Les programmes officiels classent les compétences visées par l'enseignement de la Physique et/ou
de la Chimie en trois catégories : (Cf. B.O.E.N numéro spécial 3 du 09/07/87) ce qui conduit à identifier
trois types d'objectifs :
- des objectifs de connaissance : ils sont fixés par les programmes officiels ; ce sont des
lois et des concepts scientifiques, des définitions, des unités, des modèles, des ordres de grandeur, des
exemples d'application….
- des objectifs de méthodologie théorique (encore appelés savoir-faire théoriques) : ce
sont des compétences concernant l'utilisation raisonnée des lois et formules, des exploitations de courbes,
des méthodes de raisonnement…
- des objectifs de méthodologie expérimentale (encore appelés savoir-faire
expérimentaux ou compétences expériementales) : ils sont liés à l'élaboration d’un protocole expérimental
et à sa mise en oeuvre dans la réalisation du montage ; ils sont liés aux mesures, à leur traduction
graphique et à leur exploitation. Ces compétences doivent être acquises durant les séances de travaux
pratiques.

► Les savoir-faire expérimentaux ne peuvent être acquis par les élèves


que si ceux-ci ont manipulé durant des séances de travaux pratiques.

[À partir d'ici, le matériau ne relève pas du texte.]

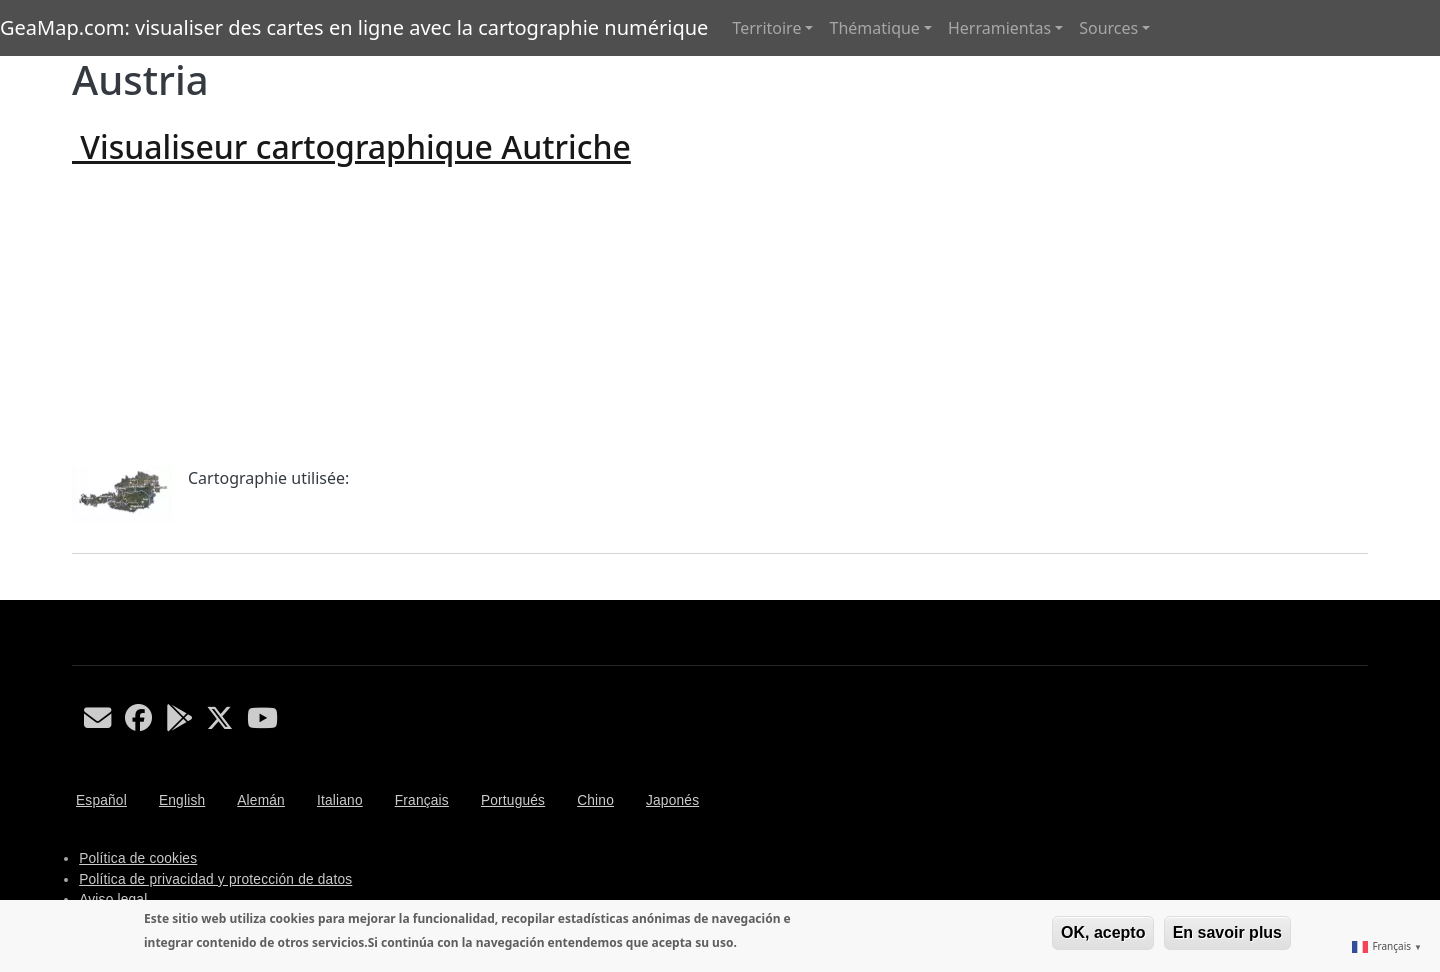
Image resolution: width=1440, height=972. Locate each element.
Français (422, 800)
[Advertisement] (720, 316)
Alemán (261, 800)
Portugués (513, 800)
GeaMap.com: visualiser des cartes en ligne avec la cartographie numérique (354, 27)
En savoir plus (1227, 932)
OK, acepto (1103, 932)
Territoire (766, 28)
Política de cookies (138, 858)
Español (101, 800)
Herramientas (999, 28)
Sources (1108, 28)
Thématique (874, 28)
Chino (595, 800)
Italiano (340, 800)
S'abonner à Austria (80, 592)
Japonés (672, 800)
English (182, 800)
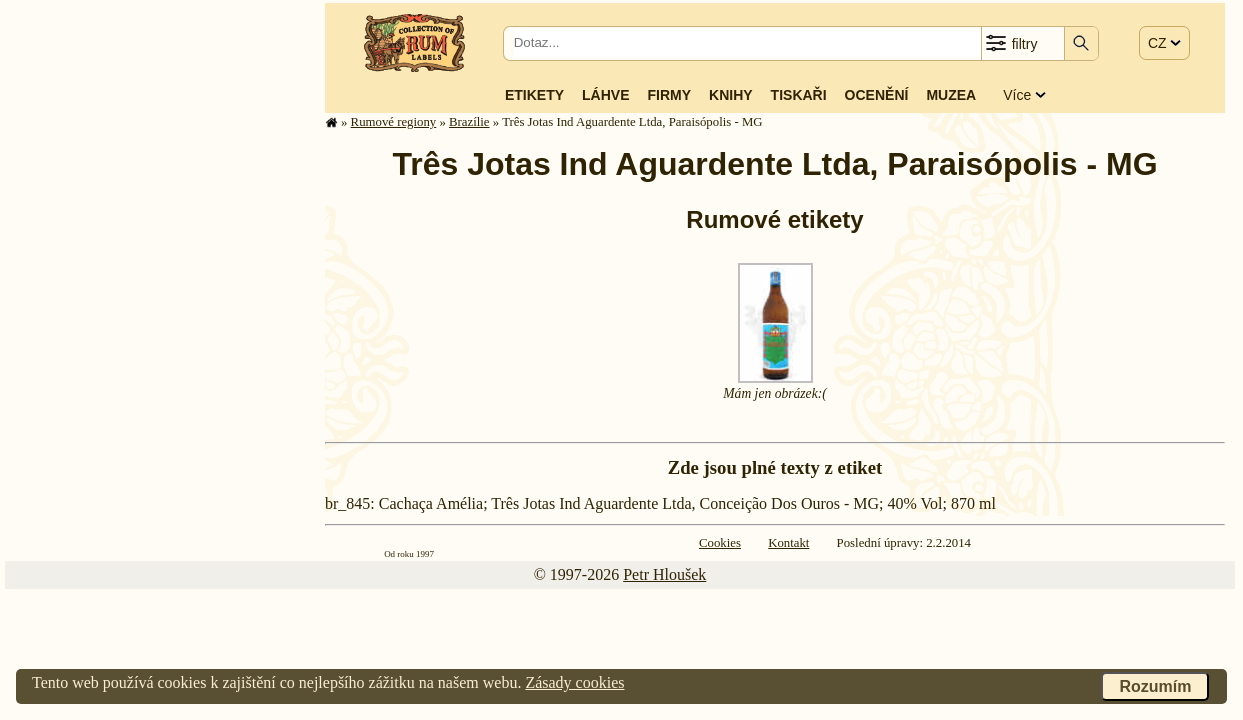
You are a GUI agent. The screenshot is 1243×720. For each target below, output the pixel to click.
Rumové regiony (394, 122)
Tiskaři (799, 95)
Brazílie (469, 122)
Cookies (720, 543)
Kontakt (788, 543)
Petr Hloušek (664, 574)
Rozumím (1155, 686)
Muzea (951, 95)
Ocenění (877, 95)
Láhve (605, 95)
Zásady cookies (574, 682)
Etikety (534, 95)
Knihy (731, 95)
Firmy (669, 95)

La Physique et la Chimie mettent en jeu de nombreux savoir-faire généraux liés à l’apprentissage


des divers langages de représentation :
a) la langue française parlée et écrite, dans sa dimension communication :
­ pour savoir formuler une idée : identifier ce que l’on fait varier et ce que l’on 
étudie, identifier le type de relation entre deux grandeurs.
b) l’outil mathématique :
- pour traduire en un langage universel ce qui est dit en français afin de
représenter globalement l’évolution d’un phénomène dans le but de le
modéliser (modes de représentation essentiellement algébriques et
graphiques) : même utilisé avec modération, l’outil mathématique reste
indispensable à toute possibilité de modélisation
c) le langage schématique :
- pour symboliser les grandeurs et les appareils servant à les mesurer en
respectant les règles d’écriture relatives aux divers types de schémas.

► Tous les apprentissages relatifs à ces savoir-faire généraux


sont mis en jeu au cours d'une séance de travaux pratiques.

"Ce sont les mots qui conservent les idées et qui les transmettent."
(Antoine Laurent de Lavoisier )
(chimiste français 1743-1794)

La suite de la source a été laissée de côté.